May 1991 – Rust v. Sullivan, 500 U.S. 173 (1991)

The AHA joined in an amicus brief in this Supreme Court case challenging Title X of the Public Health Service Act and the doctors who supervised Title X funds.  The challenged regulations of the Department of Health and Human Services prohibited Title X projects from engaging in abortion counseling, referral, and activities advocating abortion as a method of family planning. The plaintiffs also challenged provisions of those regulations requiring such projects to maintain an objective integrity and independence from prohibited abortion activities by the use of separate facilities, personnel, and accounting records.  The Supreme Court upheld the regulations and held that the regulations did not violate the First Amendment free speech rights of Title X fund recipients, their staffs, or their patients by impermissibly imposing viewpoint-discriminatory conditions on government subsidies. 

AHA’s position in the brief states that “its members support reproductive choice and believe that the HHS regulations forbidding the provision of information about abortion in Title X-funded programs can only have a negative effect on women's health and the integrity of counselors.” Click here: 1990 WL 10012647 for a copy of the Brief of Amici Curiae.

June 2002 – Paulson v. City of San Diego, 294 F.3d 1124 (9th Cir. 2002)

Active AHA leader and longtime member, Paulson, filed suit demanding a cross be removed from pubic grounds.  The court held that the sale of public land on which a 43-foot-high Latin cross stood was structured in a manner that violated California constitutional provision banning any official involvement which had the direct, immediate, and substantial effect of promoting religious purposes.

June 2003 – Freethought Soc. of Greater Philadelphia v. Chester County, 334 F.3d 247 (3rd Cir. 2003)

The AHA filed an amicus brief in an effort to remove Ten Commandments plaque from the Chester County Courthouse façade. The Court of Appeals held that a reasonable observer, aware of history of 82-year-old plaque, would not have viewed the county’s refusal to remove plaque as an endorsement of religion and concluded that the façade did not violate the Establishment Clause.

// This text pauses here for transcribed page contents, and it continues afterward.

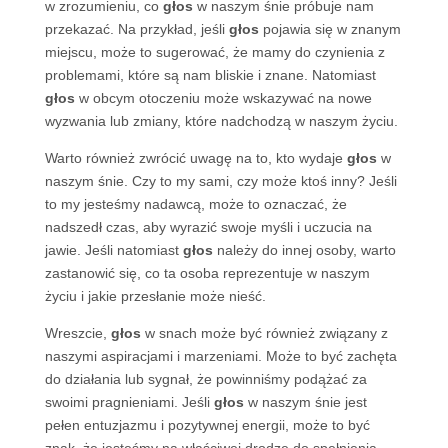
w zrozumieniu, co
głos
w naszym śnie próbuje nam
przekazać. Na przykład, jeśli
głos
pojawia się w znanym
miejscu, może to sugerować, że mamy do czynienia z
problemami, które są nam bliskie i znane. Natomiast
głos
w obcym otoczeniu może wskazywać na nowe
wyzwania lub zmiany, które nadchodzą w naszym życiu.
Warto również zwrócić uwagę na to, kto wydaje
głos
w
naszym śnie. Czy to my sami, czy może ktoś inny? Jeśli
to my jesteśmy nadawcą, może to oznaczać, że
nadszedł czas, aby wyrazić swoje myśli i uczucia na
jawie. Jeśli natomiast
głos
należy do innej osoby, warto
zastanowić się, co ta osoba reprezentuje w naszym
życiu i jakie przesłanie może nieść.
Wreszcie,
głos
w snach może być również związany z
naszymi aspiracjami i marzeniami. Może to być zachęta
do działania lub sygnał, że powinniśmy podążać za
swoimi pragnieniami. Jeśli
głos
w naszym śnie jest
pełen entuzjazmu i pozytywnej energii, może to być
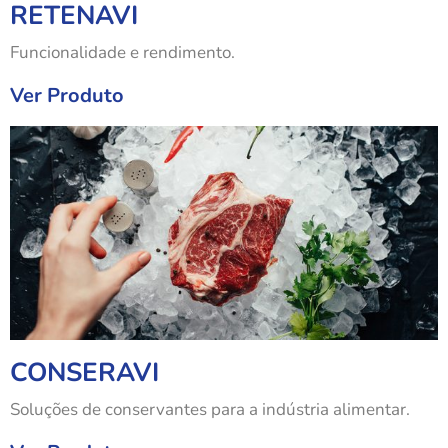
RETENAVI
Funcionalidade e rendimento.
Ver Produto
CONSERAVI
Soluções de conservantes para a indústria alimentar.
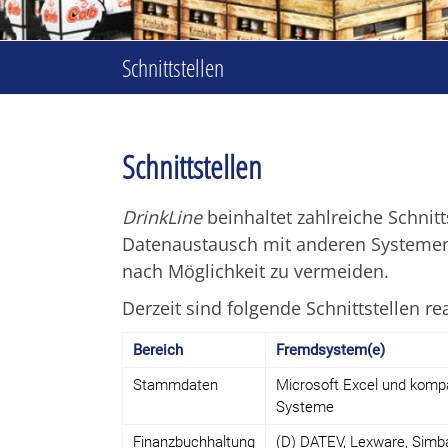
unserer
Branchensoftware
Schnittstellen
Schnittstellen
DrinkLine
beinhaltet zahlreiche Schnit
Datenaustausch mit anderen Systemen
nach Möglichkeit zu vermeiden.
Derzeit sind folgende Schnittstellen rea
Bereich
Fremdsystem(e)
Stammdaten
Microsoft Excel und kompa
Systeme
Finanzbuchhaltung
(D) DATEV, Lexware, Simba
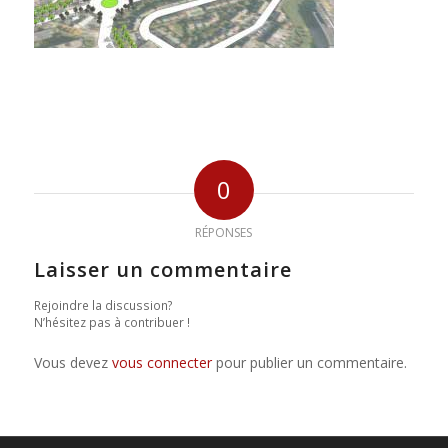
0
RÉPONSES
Laisser un commentaire
Rejoindre la discussion?
N’hésitez pas à contribuer !
Vous devez
vous connecter
pour publier un commentaire.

Click here: 2002 WL 32817115 (Appellate Brief) Brief of Americans for Religious Liberty, The American Humanist Association, The American Ethical Union, The Philadelphia Ethical Society, The Unitarian Universalist Association, The Society for Humanistic Judaism, Amici Curiae, Urging Affirmance of the District Court (Dec. 13, 2002)

September 2002 – Scheidler v. National Organization for Women, Inc. 537 U.S. 393 (2003)

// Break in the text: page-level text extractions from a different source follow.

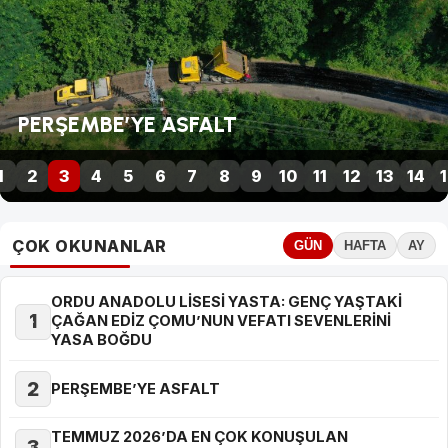
VALİ EROL: “HUZUR İÇİN SA
1
2
3
4
5
6
7
8
9
10
11
12
13
14
1
ÇOK OKUNANLAR
GÜN
HAFTA
AY
ORDU ANADOLU LİSESİ YASTA: GENÇ YAŞTAKİ
1
ÇAĞAN EDİZ ÇOMU’NUN VEFATI SEVENLERİNİ
YASA BOĞDU
2
PERŞEMBE’YE ASFALT
TEMMUZ 2026’DA EN ÇOK KONUŞULAN
3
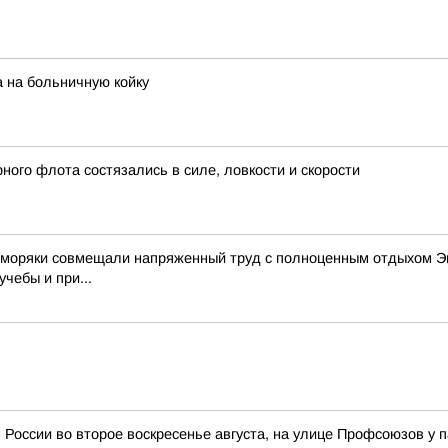
 на больничную койку
ого флота состязались в силе, ловкости и скорости
е моряки совмещали напряженный труд с полноценным отдыхом Эк
чебы и при...
 России во второе воскресенье августа, на улице Профсоюзов у 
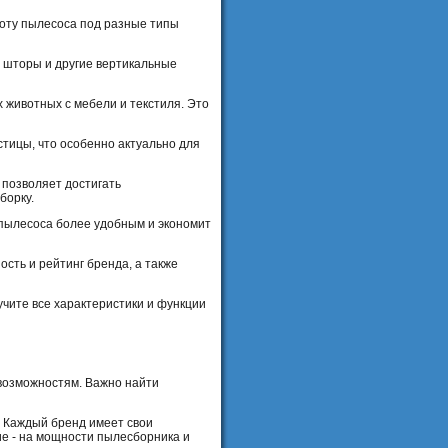
оту пылесоса под разные типы
, шторы и другие вертикальные
животных с мебели и текстиля. Это
стицы, что особенно актуально для
 позволяет достигать
борку.
 пылесоса более удобным и экономит
сть и рейтинг бренда, а также
чите все характеристики и функции
 возможностям. Важно найти
. Каждый бренд имеет свои
ие - на мощности пылесборника и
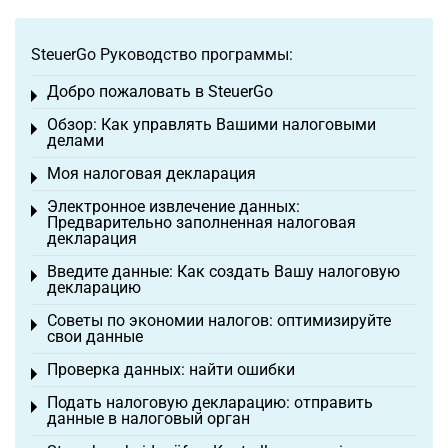
SteuerGo Руководство программы:
Добро пожаловать в SteuerGo
Toggle menu
Обзор: Как управлять Вашими налоговыми
Toggle menu
делами
Моя налоговая декларация
Toggle menu
Электронное извлечение данных:
Toggle menu
Предварительно заполненная налоговая
декларация
Введите данные: Как создать Вашу налоговую
Toggle menu
декларацию
Советы по экономии налогов: оптимизируйте
Toggle menu
свои данные
Проверка данных: найти ошибки
Toggle menu
Подать налоговую декларацию: отправить
Toggle menu
данные в налоговый орган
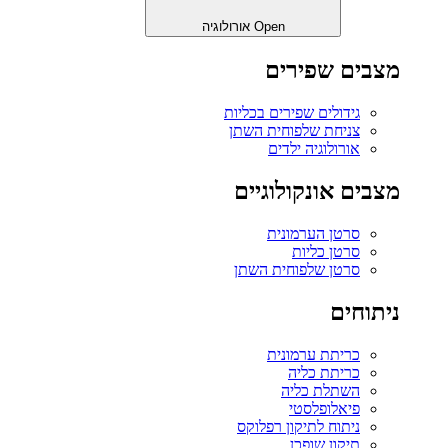
Open אורולוגיה
מצבים שפירים
גידולים שפירים בכליות
צניחת שלפוחית השתן
אורולוגיה ילדים
מצבים אונקולוגיים
סרטן הערמונית
סרטן כליות
סרטן שלפוחית השתן
ניתוחים
כריתת ערמונית
כריתת כליה
השתלת כליה
פיאלופלסטי
ניתוח לתיקון רפלוקס
תיקון שופכן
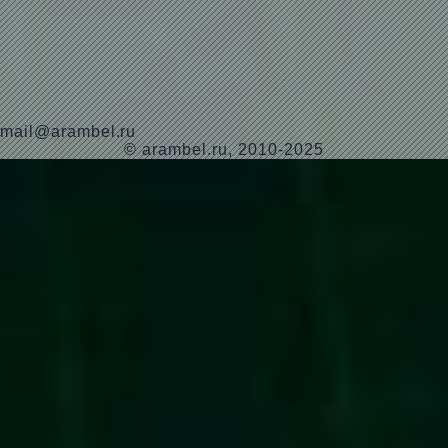
mail@arambel.ru
© arambel.ru, 2010-2025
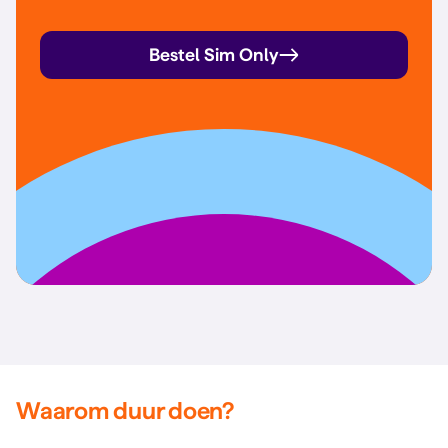
Bestel Sim Only
Waarom duur doen?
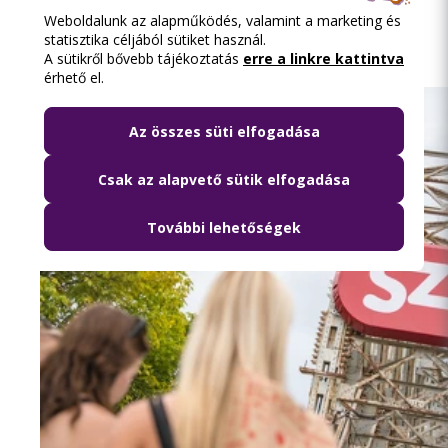
Weboldalunk az alapműködés, valamint a marketing és
Olvasd el ezt is
statisztika céljából sütiket használ.
A sütikről bővebb tájékoztatás
erre a linkre kattintva
érhető el.
Az összes süti elfogadása
Csak az alapvető sütik elfogadása
További lehetőségek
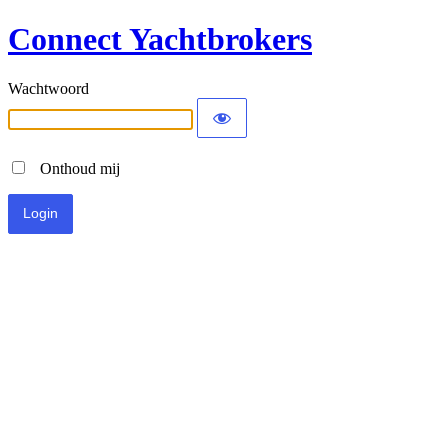
Connect Yachtbrokers
Wachtwoord
Onthoud mij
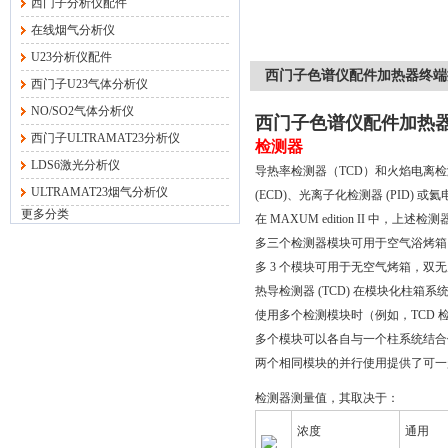
西门子分析仪配件
在线烟气分析仪
U23分析仪配件
西门子色谱仪配件加热器终端插头2
西门子U23气体分析仪
NO/SO2气体分析仪
西门子色谱仪配件加热器终端
西门子ULTRAMAT23分析仪
检测器
LDS6激光分析仪
导热率检测器（TCD）和火焰电离检
ULTRAMAT23烟气分析仪
(ECD)、光离子化检测器 (PID) 或
更多分类
在 MAXUM edition II 中
多三个检测器模块可用于空气浴烤箱
多 3 个模块可用于无空气烤箱，双
热导检测器 (TCD) 在模块化柱箱系
使用多个检测模块时（例如，TCD
多个模块可以各自与一个柱系统结合
两个相同模块的并行使用提供了可一
检测器
测量值，其取决于：
浓度
通用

AHA was one of the first organizations to join an amicus curiae brief in this challenge brought by women’s rights organization and abortion clinics against a coalition of antiabortion groups, alleging that defendants were members of nationwide conspiracy to shut down abortion clinics through a pattern of racketeering activity in violation of Racketeer Influenced and Corrupt Organizations Act (RICO).

Other signatories of this brief include: The Religious Coalition for Reproductive Choice, Disciples for Choice, Americans for Religious Liberty, The National Council of Jewish Women, Inc., United Church of Christ Justice and Witness Ministries, Lutheran Women’s Caucus, The Women's Rabbinic Network of the Central Conference of American Rabbis, The Unitarian Universalist Association

AHA states in the brief that: “AHA affirms the right to privacy and the right of every woman to freedom of conscience and freedom of choice in dealing with problem pregnancies.”

The Supreme Court held that by interfering with, disrupting, and in some instances “shutting down” clinics that performed abortions, individual and corporate organizers of antiabortion protest network did not “obtain” or attempt to obtain property from women’s rights organization or abortion clinics, and so did not commit “extortion” under the Hobbs Act, as required for organization and clinics to establish RICO predicate offense.